The conclusion holds under the much less restrictive condition $r_n<2^n/b$ for all integers $n\ge N$. The argument hinges on the lemma below:

Lemma. Consider two integers $b>a>1$. If $a$ does not divide $b$, then $\{b^n/a^n\}>1/b$ for infinitely many positive integers $n$; as usual, $\{x\}$ denotes the fractional part of the real number $x$.

Proof. For every positive integer $n$, write $x_n=\lfloor b^n/a^n\rfloor$ and $y_n=\{b^n/a^n\}$ and note that $b{y}_n-a{y}_{n+1}=a{x}_{n+1}-b{x}_n$ is an integer.

Suppose now, if possible, that $y_n\le 1/b$ for all $n\ge M$. Consider any such $n$ and note that $y_n>0$, as $a$ does not divide $b$, so $-1<-a/b<b{y}_n-b/a\le b{y}_n-a{y}_{n+1}\le 1-a{y}_{n+1}<1$. Hence the integer $b{y}_n-a{y}_{n+1}=0$, so $y_{n+1}=(b/a)y_n$.

Consequently, $y_n=(b/a{)}^{n-M}{y}_M$ for all $n\ge M$. As $b>a$, it then follows that $y_n\ge 1$ for all large enough $n$, contradicting the fact that $y_n<1$ whatever $n$. This establishes the lemma.

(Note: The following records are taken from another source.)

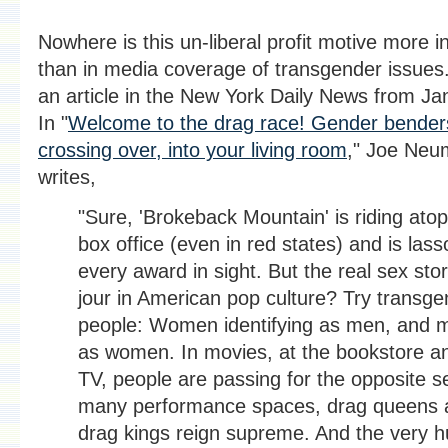
Nowhere is this un-liberal profit motive more i
than in media coverage of transgender issues
an article in the New York Daily News from Ja
In "
Welcome to the drag race! Gender bender
crossing over, into your living room
," Joe Neu
writes,
"Sure, 'Brokeback Mountain' is riding atop
box office (even in red states) and is lass
every award in sight. But the real sex sto
jour in American pop culture? Try transge
people: Women identifying as men, and 
as women. In movies, at the bookstore a
TV, people are passing for the opposite se
many performance spaces, drag queens 
drag kings reign supreme. And the very 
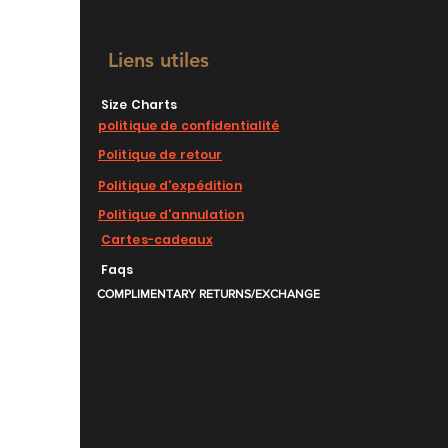
Liens utiles
Size Charts
politique de confidentialité
Politique de retour
Politique d'expédition
Politique d'annulation
Cartes-cadeaux
Faqs
COMPLIMENTARY RETURNS/EXCHANGE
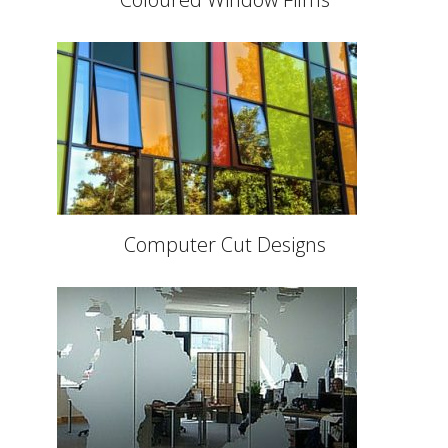
Computer Cut Designs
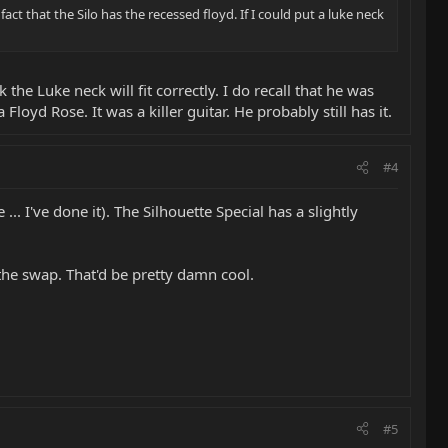
act that the Silo has the recessed floyd. If I could put a luke neck
the Luke neck will fit correctly. I do recall that he was
loyd Rose. It was a killer guitar. He probably still has it.
#4
.. I've done it). The Silhouette Special has a slightly
the swap. That'd be pretty damn cool.
#5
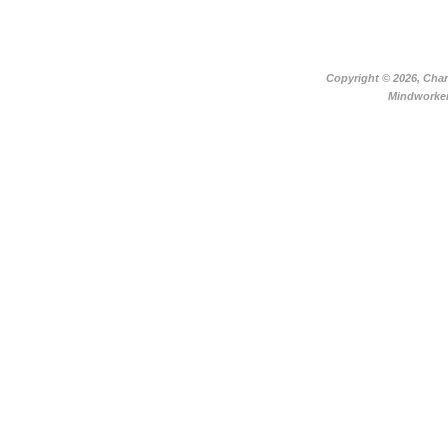
Copyright ©
2026, Char
Mindworker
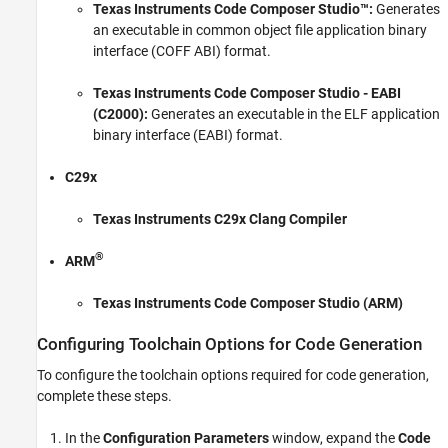
Texas Instruments Code Composer Studio™
:
Generates
Exploring TI C2000 Toolchain Options
an executable in common object file application binary
interface (COFF ABI) format.
ON THIS PAGE
Configuring Toolchain Options for Code
Texas Instruments Code Composer Studio
- EABI
Generation
(C2000):
Generates an executable in the ELF application
Comparing COFF and EABI Binary Formats
binary interface (EABI) format.
Interoperability Format Consideration
Processor and Toolchain Compatibility
C29x
Managing Double Data Types on Single
Precision FPU Processors in EABI Format
Texas Instruments C29x Clang Compiler
See Also
®
ARM
Texas Instruments Code Composer Studio (ARM)
Configuring Toolchain Options for Code Generation
To configure the toolchain options required for code generation,
complete these steps.
In the
Configuration Parameters
window, expand the
Code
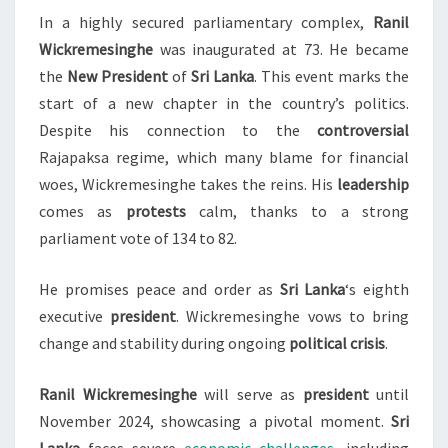
In a highly secured parliamentary complex,
Ranil
LANKA’S
Wickremesinghe
was inaugurated at 73. He became
NEW
the
New President
of
Sri Lanka
. This event marks the
PRESIDENT
start of a new chapter in the country’s politics.
Despite his connection to the
controversial
Rajapaksa regime, which many blame for financial
woes, Wickremesinghe takes the reins. His
leadership
comes as
protests
calm, thanks to a strong
parliament vote of 134 to 82.
He promises peace and order as
Sri Lanka
‘s eighth
executive
president
. Wickremesinghe vows to bring
change and stability during ongoing
political crisis
.
Ranil Wickremesinghe
will serve as
president
until
November 2024, showcasing a pivotal moment.
Sri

Back to the problem, suppose $a$ does not divide $b$. Then $b>a$; otherwise $2^n/b>r_n=b^n\ge 2^n$ which is impossible. Note that $a^n\{b^n/a^n\}=r_n<2^n/b$ for all large enough $n$. The lemma then implies $1/b<\{b^n/a^n\}<(1/b)(2/a{)}^n\le 1/b$ for some large enough $n$ which is clearly a contradiction.